Thank you, maxiogee. I think I read this article some time ago, but I think it gives the impression thet the whole thing is far from clear. Maybe this is the popular version of the story but there must be others. There must be some Ohians out there who know more about it.


----------



## maxiogee

Why don't to go to the source?
Don't sit there hoping someone who knows will happen along. 
This page lists a host of email addresses for the city's departments - write to one of them.


----------



## Cecilio

maxiogee said:
			
		

> Why don't to go to the source?
> Don't sit there hoping someone who knows will happen along.
> This page lists a host of email addresses for the city's departments - write to one of them.



Well, I suppose I could do that, but I don't know if it would work. Can you imagine someone in Toledo's council receiving such a question by e-mail? In any case, if they wanted to give an answer they would need some time to find the right people. And maybe by then, someone in these forums will have provided some interesting information. Who knows? I'll wait and see.


----------



## Juri

Asking directly is normal and the best for documentary-journalistic work, and for translators the same.
Two months ago,I was not able f.i.to find particulars about an Adriatic fair, organized 1912 in Vienna. I emailed the City council, they sent it to the Museum, and I get all the necessary, photos included, for a interesting article.


----------



## ireney

In a book I found on-line (a rather old book mind you)  here  it states


> TOLEDO APPEARS.
> when an arrangement for corporate connection was made under the common name of Toledo.*
> 
> *Mr. Andrew Palmer states, that at a conference held at the time of the consolidation of Port Lawrence and Vistula, the matter of the name for the united Towns was discussed, when James Irvine Browne suggested Toledo, and it was adopted. Many other names had been proposed.
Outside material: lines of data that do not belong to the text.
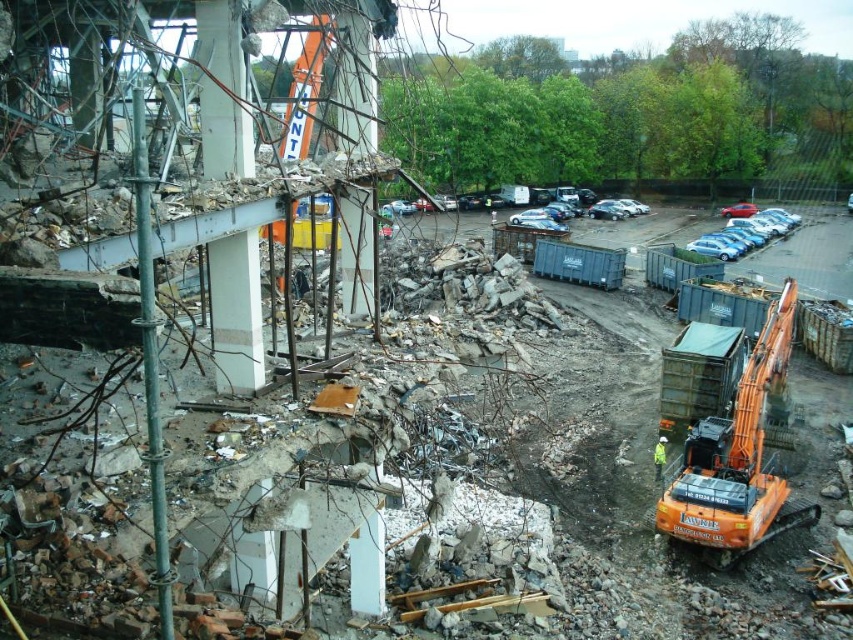 Question: Which object is farther from the camera taking this photo?

Choices:
 (A) orange metallic excavator at lower right
 (B) blue metallic car at right
 (C) concrete pillar at center

Answer: (B)

Question: Which point is farther to the camera?

Choices:
 (A) green reflective safety vest at lower right
 (B) orange metallic excavator at lower right
 (C) concrete pillar at center
 (D) concrete at center

Answer: (A)

Question: Which point appears farthest from the camera in this image?

Choices:
 (A) click(x=706, y=236)
 (B) click(x=361, y=259)
 (C) click(x=225, y=68)
 (D) click(x=656, y=474)

Answer: (A)

Question: Can you confirm if blue metallic car at right is bigger than green reflective safety vest at lower right?

Choices:
 (A) yes
 (B) no

Answer: (A)

Question: Does orange metallic excavator at lower right appear on the right side of concrete at center?

Choices:
 (A) yes
 (B) no

Answer: (A)

Question: Observing the image, what is the correct spatial positioning of orange metallic excavator at lower right in reference to blue metallic car at right?

Choices:
 (A) left
 (B) right

Answer: (A)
I bet if you googled it a bit more you will find other sources too (in case you don't want to follow Maxiogee's excellent suggestion. I mean what do you have to loose? At worst they won't answer you right?)


----------



## Cecilio

Well, I did all the googling, etc., and I didn't find any acceptable answer to my query. I must admit I did it some time ago, and maybe there's something new about the issue, I'll check. Curiouslñy enough, I started a similar thread about the city of Casablanca, and immediately I got some posts with escellent information. I think the problem here is that I don't think there is one clear explanation for the fact that Toledo is called Toledo. So far we have Mr Daniels and Mr Browne as possible "inventors" of the name, but we don't really know their reasons. For the former, we have this, from Wikipedia (quoted from maxiogee):

The most popular version attributes the naming to Willard J. Daniels, a merchant, who reputedly suggested Toledo because it 'is easy to pronounce, is pleasant in sound, and there is no other city of that name on the American continent

Was it like that? Were names for cities in the USA sometimes chosen following these criteria? I don't know. Maybe it would be interesting to hear  from some people who know something about this issue: How do you name cities when they have no name?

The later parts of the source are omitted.